---------- Material to process
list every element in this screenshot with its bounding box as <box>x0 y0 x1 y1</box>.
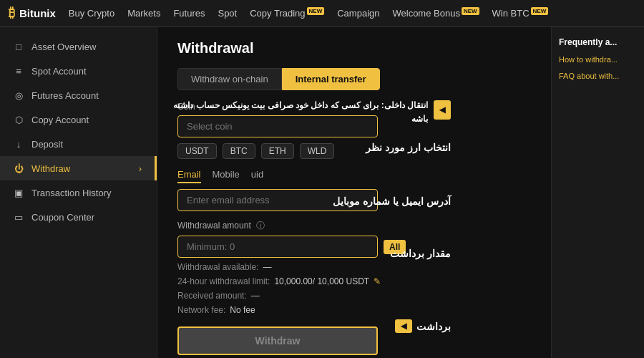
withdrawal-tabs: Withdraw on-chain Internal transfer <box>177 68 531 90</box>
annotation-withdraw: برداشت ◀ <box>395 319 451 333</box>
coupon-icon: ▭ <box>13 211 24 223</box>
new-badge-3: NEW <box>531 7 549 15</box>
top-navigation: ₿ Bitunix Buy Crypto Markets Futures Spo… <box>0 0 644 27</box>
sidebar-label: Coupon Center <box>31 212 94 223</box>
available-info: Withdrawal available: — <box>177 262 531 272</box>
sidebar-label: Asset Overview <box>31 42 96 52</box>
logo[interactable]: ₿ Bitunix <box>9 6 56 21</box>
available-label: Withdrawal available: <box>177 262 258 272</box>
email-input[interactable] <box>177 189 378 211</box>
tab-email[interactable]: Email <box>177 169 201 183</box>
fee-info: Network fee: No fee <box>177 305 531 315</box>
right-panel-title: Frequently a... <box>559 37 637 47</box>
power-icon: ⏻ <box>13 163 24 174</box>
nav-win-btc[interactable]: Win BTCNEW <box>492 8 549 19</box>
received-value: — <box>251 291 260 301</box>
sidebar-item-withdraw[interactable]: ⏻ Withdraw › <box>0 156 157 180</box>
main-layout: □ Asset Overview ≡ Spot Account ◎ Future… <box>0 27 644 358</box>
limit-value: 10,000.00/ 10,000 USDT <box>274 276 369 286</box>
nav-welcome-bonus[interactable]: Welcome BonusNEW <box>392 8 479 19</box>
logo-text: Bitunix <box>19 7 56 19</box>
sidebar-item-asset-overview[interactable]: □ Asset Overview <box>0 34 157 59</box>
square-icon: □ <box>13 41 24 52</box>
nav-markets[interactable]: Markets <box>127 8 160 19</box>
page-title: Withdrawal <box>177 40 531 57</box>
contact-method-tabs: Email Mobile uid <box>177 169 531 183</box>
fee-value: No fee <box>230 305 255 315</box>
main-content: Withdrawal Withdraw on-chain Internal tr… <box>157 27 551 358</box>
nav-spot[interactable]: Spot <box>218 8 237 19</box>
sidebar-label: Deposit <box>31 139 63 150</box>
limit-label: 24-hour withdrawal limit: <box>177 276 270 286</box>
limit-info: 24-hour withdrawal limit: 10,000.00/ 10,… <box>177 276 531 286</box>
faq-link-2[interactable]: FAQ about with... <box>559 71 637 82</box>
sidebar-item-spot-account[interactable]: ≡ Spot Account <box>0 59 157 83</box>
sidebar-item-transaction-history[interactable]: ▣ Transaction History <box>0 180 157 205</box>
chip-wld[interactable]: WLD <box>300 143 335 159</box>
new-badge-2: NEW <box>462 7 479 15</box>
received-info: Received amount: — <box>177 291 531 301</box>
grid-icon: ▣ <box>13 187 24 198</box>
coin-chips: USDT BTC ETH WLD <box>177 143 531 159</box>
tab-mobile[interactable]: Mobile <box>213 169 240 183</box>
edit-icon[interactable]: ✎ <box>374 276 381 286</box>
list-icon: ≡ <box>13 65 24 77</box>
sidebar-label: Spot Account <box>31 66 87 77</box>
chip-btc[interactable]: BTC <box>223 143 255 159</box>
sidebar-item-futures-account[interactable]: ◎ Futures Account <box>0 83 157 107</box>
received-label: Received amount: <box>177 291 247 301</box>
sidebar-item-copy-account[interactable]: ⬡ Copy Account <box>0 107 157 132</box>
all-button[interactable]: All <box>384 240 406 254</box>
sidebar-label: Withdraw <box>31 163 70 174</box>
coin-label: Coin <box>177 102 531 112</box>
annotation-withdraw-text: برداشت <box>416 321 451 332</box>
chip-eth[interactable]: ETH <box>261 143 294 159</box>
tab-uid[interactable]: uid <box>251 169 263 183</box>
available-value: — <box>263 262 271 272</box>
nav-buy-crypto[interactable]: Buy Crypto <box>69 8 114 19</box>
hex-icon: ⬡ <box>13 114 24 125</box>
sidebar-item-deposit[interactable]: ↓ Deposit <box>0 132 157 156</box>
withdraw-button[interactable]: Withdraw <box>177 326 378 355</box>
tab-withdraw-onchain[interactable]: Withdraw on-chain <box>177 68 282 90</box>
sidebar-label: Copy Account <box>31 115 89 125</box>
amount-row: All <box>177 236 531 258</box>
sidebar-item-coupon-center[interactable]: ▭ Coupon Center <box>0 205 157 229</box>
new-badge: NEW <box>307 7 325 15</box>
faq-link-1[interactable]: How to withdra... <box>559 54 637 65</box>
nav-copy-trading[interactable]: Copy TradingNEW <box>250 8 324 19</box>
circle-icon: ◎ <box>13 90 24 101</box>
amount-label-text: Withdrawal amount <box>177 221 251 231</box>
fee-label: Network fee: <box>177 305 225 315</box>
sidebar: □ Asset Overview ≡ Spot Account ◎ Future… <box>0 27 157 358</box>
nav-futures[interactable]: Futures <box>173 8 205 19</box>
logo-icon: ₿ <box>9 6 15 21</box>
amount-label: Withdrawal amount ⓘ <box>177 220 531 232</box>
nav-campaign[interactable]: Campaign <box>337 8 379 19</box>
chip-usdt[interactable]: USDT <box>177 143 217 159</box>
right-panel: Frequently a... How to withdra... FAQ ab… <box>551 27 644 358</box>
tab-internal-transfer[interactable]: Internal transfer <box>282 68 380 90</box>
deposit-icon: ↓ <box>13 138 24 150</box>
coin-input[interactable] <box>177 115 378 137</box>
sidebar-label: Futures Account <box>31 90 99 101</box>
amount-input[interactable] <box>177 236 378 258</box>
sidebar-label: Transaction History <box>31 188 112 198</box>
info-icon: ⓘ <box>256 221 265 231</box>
--------------------
=== What is being asked ===
Check each line of the records for "amount" and copy the ones that contain it.

=== Solution to this problem ===
received-info: Received amount: — <box>177 291 531 301</box>
received-label: Received amount: <box>177 291 247 301</box>
amount-row: All <box>177 236 531 258</box>
amount-label-text: Withdrawal amount <box>177 221 251 231</box>
amount-label: Withdrawal amount ⓘ <box>177 220 531 232</box>
amount-input[interactable] <box>177 236 378 258</box>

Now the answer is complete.